Uitspraak Nº AWB - 19 _ 712. Rechtbank Limburg, 2020-04-01

ECLIECLI:NL:RBLIM:2020:2525
Date01 Abril 2020
Docket NumberAWB - 19 _ 712
RECHTBANK limburg

Zittingsplaats Roermond

Bestuursrecht

zaaknummer: AWB/ROE 19/712

uitspraak van de meervoudige kamer van 1 april 2020 in de zaak tussen

[bedrijf 1] , eiseres 1 en [bedrijf 2] , eiseres 2, te [plaats 1] , gezamenlijk eiseressen

(gemachtigde: mr. N.M.C.H. Crooijmans),

en

de Minister van Infrastructuur en Waterstaat, verweerder

(gemachtigden: mr. J.H.G. Metsemakers, mr. ir. M.A. Drapers LLM en [naam 1] ).

Procesverloop

Bij besluit van 3 juli 2018 (het primaire besluit) heeft verweerder het verzoek van eiseressen om nadeelcompensatie afgewezen.

Bij besluit van 22 januari 2019 (het bestreden besluit) heeft verweerder het bezwaar van eiseressen tegen het primaire besluit ongegrond verklaard.

Eiseressen hebben tegen het bestreden besluit beroep ingesteld.

Verweerder heeft een verweerschrift ingediend.

Het onderzoek ter zitting heeft plaatsgevonden op 23 januari 2020.
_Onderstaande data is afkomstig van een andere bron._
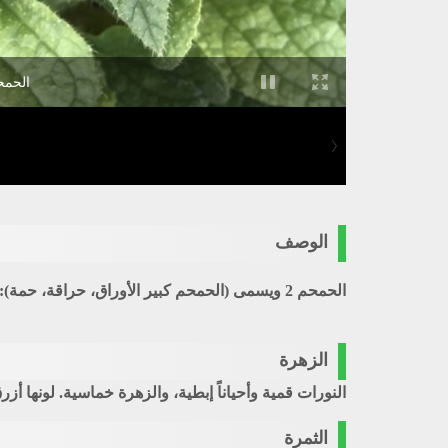
الحمحم 2 (الحمحم كبير الأوراق، حراقة
الوصف
الحمحم 2 ويسمى (الحمحم كبير الأوراق، حراقة، حمة): نبات شجيري حولي يرتفع عن الأرض نحو المتر تقريباً، وتغطيه الأشواك القاسية.
الزهرة
النورات قمية وأحياناً إبطية، والزهرة خماسية. لونها أزر
الثمرة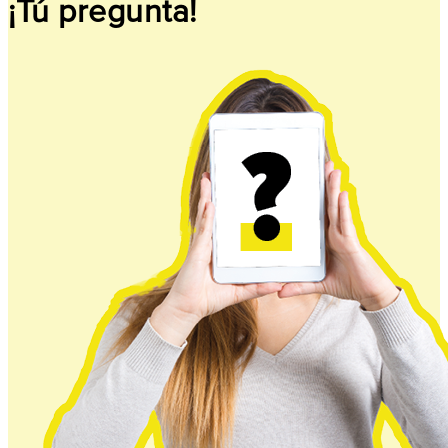
¡Tú pregunta!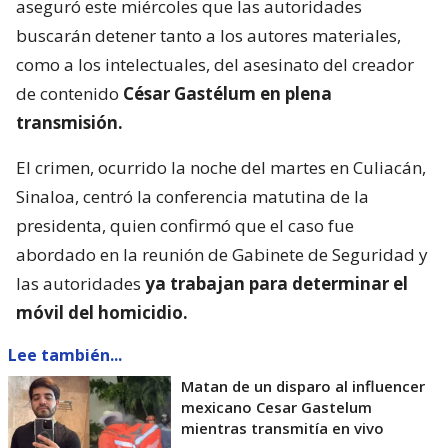
aseguró este miércoles que las autoridades
buscarán detener tanto a los autores materiales,
como a los intelectuales, del asesinato del creador
de contenido
César Gastélum en plena
transmisión.
El crimen, ocurrido la noche del martes en Culiacán,
Sinaloa, centró la conferencia matutina de la
presidenta, quien confirmó que el caso fue
abordado en la reunión de Gabinete de Seguridad y
las autoridades
ya trabajan para determinar el
móvil del homicidio.
Lee también...
Matan de un disparo al influencer
mexicano Cesar Gastelum
mientras transmitía en vivo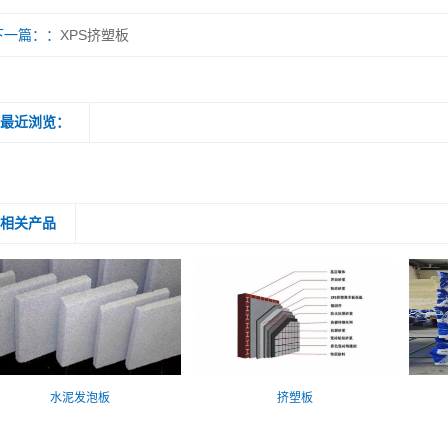
下一篇：
XPS挤塑板
最近浏览：
相关产品
水泥发泡板
挤塑板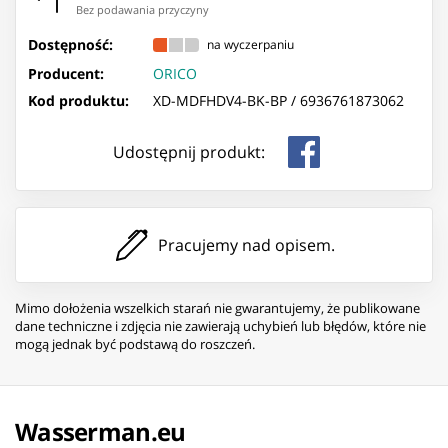
Bez podawania przyczyny
Dostępność:
na wyczerpaniu
Producent:
ORICO
Kod produktu:
XD-MDFHDV4-BK-BP /
6936761873062
Udostępnij produkt:
Pracujemy nad opisem.
Mimo dołożenia wszelkich starań nie gwarantujemy, że publikowane
dane techniczne i zdjęcia nie zawierają uchybień lub błędów, które nie
mogą jednak być podstawą do roszczeń.
Wasserman.eu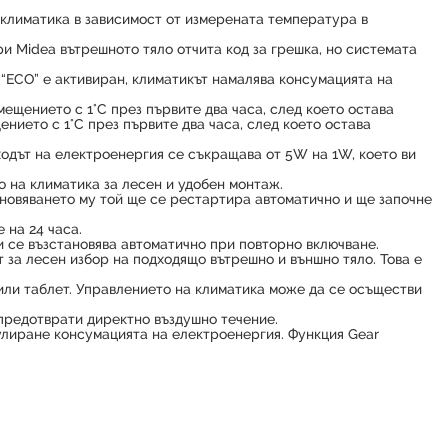
 климатика в зависимост от измерената температура в
и Midea вътрешното тяло отчита код за грешка, но системата
 “ECO” е активиран, климатикът намалява консумацията на
щението с 1°C през първите два часа, след което остава
ието с 1°C през първите два часа, след което остава
ходът на електроенергия се съкращава от 5W на 1W, което ви
 на климатика за лесен и удобен монтаж.
бновяването му той ще се рестартира автоматично и ще започне
 на 24 часа.
и се възстановява автоматично при повторно включване.
 за лесен избор на подходящо вътрешно и външно тяло. Това е
или таблет. Управлението на климатика може да се осъществи
 предотврати директно въздушно течение.
улиране консумацията на електроенергия. Функция Gear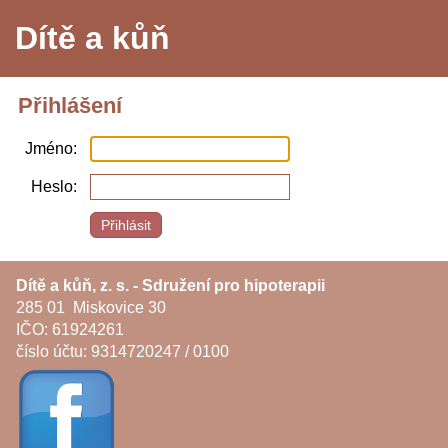
Dítě a kůň
Přihlášení
Jméno
Heslo
Dítě a kůň, z. s. - Sdružení pro hipoterapii
285 01 Miskovice 30
IČO: 61924261
číslo účtu: 9314720247 / 0100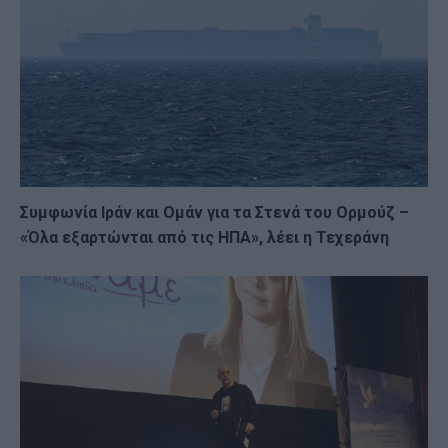
Συμφωνία Ιράν και Ομάν για τα Στενά του Ορμούζ –
«Όλα εξαρτώνται από τις ΗΠΑ», λέει η Τεχεράνη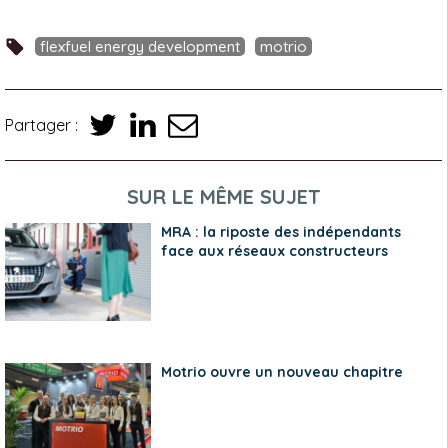
flexfuel energy development
motrio
Partager :
SUR LE MÊME SUJET
MRA : la riposte des indépendants
face aux réseaux constructeurs
Motrio ouvre un nouveau chapitre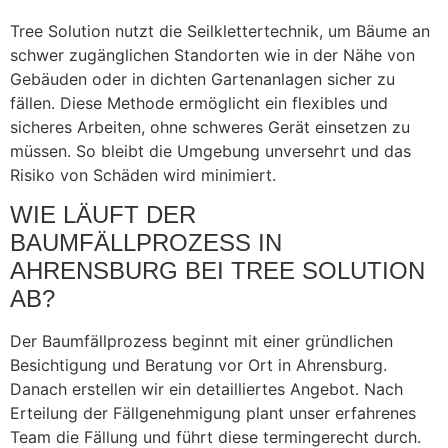
Tree Solution nutzt die Seilklettertechnik, um Bäume an
schwer zugänglichen Standorten wie in der Nähe von
Gebäuden oder in dichten Gartenanlagen sicher zu
fällen. Diese Methode ermöglicht ein flexibles und
sicheres Arbeiten, ohne schweres Gerät einsetzen zu
müssen. So bleibt die Umgebung unversehrt und das
Risiko von Schäden wird minimiert.
WIE LÄUFT DER
BAUMFÄLLPROZESS IN
AHRENSBURG BEI TREE SOLUTION
AB?
Der Baumfällprozess beginnt mit einer gründlichen
Besichtigung und Beratung vor Ort in Ahrensburg.
Danach erstellen wir ein detailliertes Angebot. Nach
Erteilung der Fällgenehmigung plant unser erfahrenes
Team die Fällung und führt diese termingerecht durch.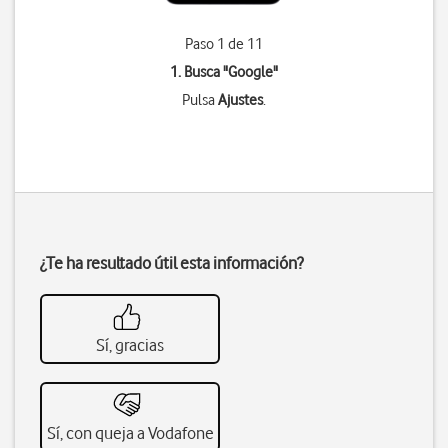
Paso 1 de 11
1. Busca "
Google
"
Pulsa
Ajustes
.
¿Te ha resultado útil esta información?
Sí, gracias
Sí, con queja a Vodafone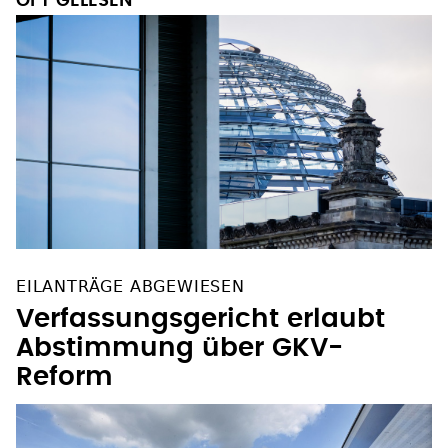
OFT GELESEN
EILANTRÄGE ABGEWIESEN
Verfassungsgericht erlaubt
Abstimmung über GKV-
Reform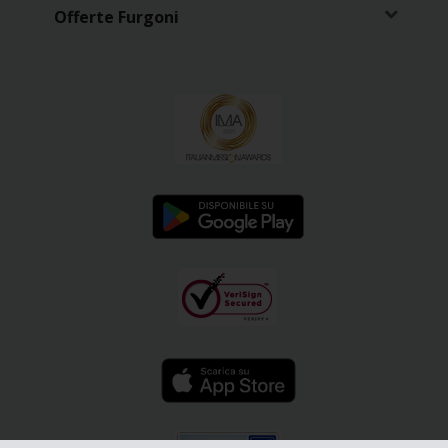
Offerte Furgoni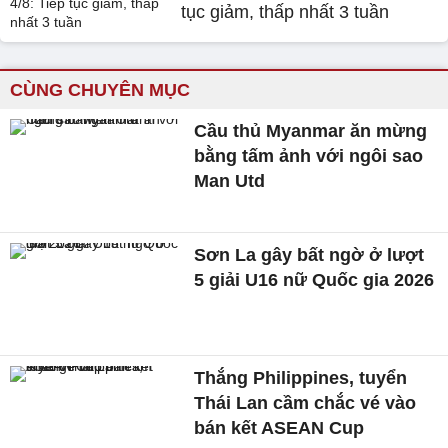
tục giảm, thấp nhất 3 tuần
CÙNG CHUYÊN MỤC
Cầu thủ Myanmar ăn mừng
bằng tấm ảnh với ngôi sao
Man Utd
Sơn La gây bất ngờ ở lượt
5 giải U16 nữ Quốc gia 2026
Thắng Philippines, tuyển
Thái Lan cầm chắc vé vào
bán kết ASEAN Cup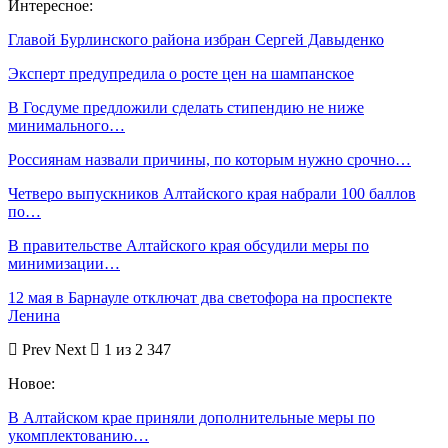
Интересное:
Главой Бурлинского района избран Сергей Давыденко
Эксперт предупредила о росте цен на шампанское
В Госдуме предложили сделать стипендию не ниже
минимального…
Россиянам назвали причины, по которым нужно срочно…
Четверо выпускников Алтайского края набрали 100 баллов
по…
В правительстве Алтайского края обсудили меры по
минимизации…
12 мая в Барнауле отключат два светофора на проспекте
Ленина
Prev
Next
1 из 2 347
Новое:
В Алтайском крае приняли дополнительные меры по
укомплектованию…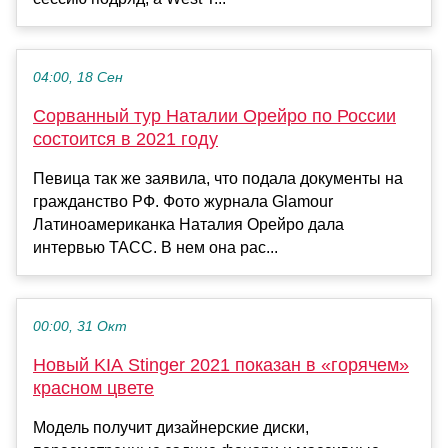
04:00, 18 Сен
Сорванный тур Наталии Орейро по России
состоится в 2021 году
Певица так же заявила, что подала документы на
гражданство РФ. Фото журнала Glamour
Латиноамериканка Наталия Орейро дала
интервью ТАСС. В нем она рас...
00:00, 31 Окт
Новый KIA Stinger 2021 показан в «горячем»
красном цвете
Модель получит дизайнерские диски,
Eiseressen hebben zich laten vertegenwoordigen door hun gemachtigde. Verweerder heeft zich laten vertegenwoordigen door zijn gemachtigden.

Overwegingen

Feiten en omstandigheden

1. Eiseressen zijn eigenaar/exploitant van een varkenshouderij, gelegen op de percelen kadastraal bekend gemeente [plaats 2] , sectie [nummer 1] nummers [nummer 2] en [nummer 3] , plaatselijk bekend [naam 2] ongenummerd te [plaats 1] .

1.1.

Op 28 mei 2001 (aangevuld bij brief van 15 februari 2005) hebben eiseressen een verzoek om planschade ingediend bij de raad van de gemeente [plaats 3] , omdat zij door het bestemmingsplan “Implementatie-herziening ruimte voor de rivier” waren benadeeld in het gebruik van aan hen toebehorende onbebouwde gronden. Bij besluit van 7 juli 2009 heeft de raad dit verzoek afgewezen, omdat niet het bestemmingsplan het schadeveroorzakende besluit was, maar de Beleidslijn “Ruimte voor de rivier”, die vanaf 19 april 1996 in werking is getreden. Bij besluit van 26 april 2011 heeft de raad het bezwaar tegen het besluit van 7 juli 2009 deels gegrond en voor het overige ongegrond verklaard en het besluit gehandhaafd.

1.2.

Op 15 februari 2005 heeft eiseres 1 een verzoek om nadeelcompensatie ingediend, naar aanleiding van het besluit van 13 september 2002 van verweerder tot weigering van een vergunning op grond van de Wet beheer rijkswaterstaatswerken (hierna: Wbr) voor een biggenopfokstal op reeds bebouwde percelen.

1.3.

Bij brief van 20 februari 2009 hebben eiseressen opnieuw een verzoek om nadeelcompensatie ingediend – nu voor de onbebouwde gronden. Hierbij hebben zij aangegeven dat dit enerzijds als een voorwaardelijk verzoek gezien moet worden – voor het geval het verzoek om planschade (genoemd in punt 1.1.) zou worden afgewezen. Anderzijds dient het gezien te worden als een aanvulling op het eerder verzoek om nadeelcompensatie van 15 februari 2005. Ten slotte staat in de brief van 20 februari 2009 dat het verzoek tevens dient te worden beschouwd als ingediend mede namens eiseres 2.

1.4.

Bij besluit van 25 oktober 2010 heeft verweerder het verzoek om nadeelcompensatie van 15 februari 2005 deels toegewezen. Over het verzoek van 20 februari 2009 heeft verweerder zich hierbij niet uitgelaten. Bij uitspraak van deze rechtbank van 21 juni 2019 (ECLI:NL:RBLIM:2019:5712) is dit besluit (voor zover hier van belang) in stand gelaten. Hiertegen is door eiseressen hoger beroep ingesteld bij de Afdeling bestuursrechtspraak van de raad van State (verder: de Afdeling).

1.5.

Bij uitspraak van 5 december 2016 heeft deze rechtbank de beslissing van de raad inzake het planschadeverzoek in stand gelaten en het door eiseressen daartegen gemaakte bezwaar ongegrond verklaard. Bij uitspraak van 21 maart 2018 heeft de Afdeling deze uitspraak bevestigd (ECLI:NL:RVS:2018:972). Deze afwijzing staat zodoende in rechte vast.

1.6.

Bij brief van 4 april 2018 hebben eiseressen vervolgens verweerder verzocht alsnog een besluit te nemen op het voorwaardelijke/aanvullende verzoek om nadeelcompensatie van 20 februari 2009.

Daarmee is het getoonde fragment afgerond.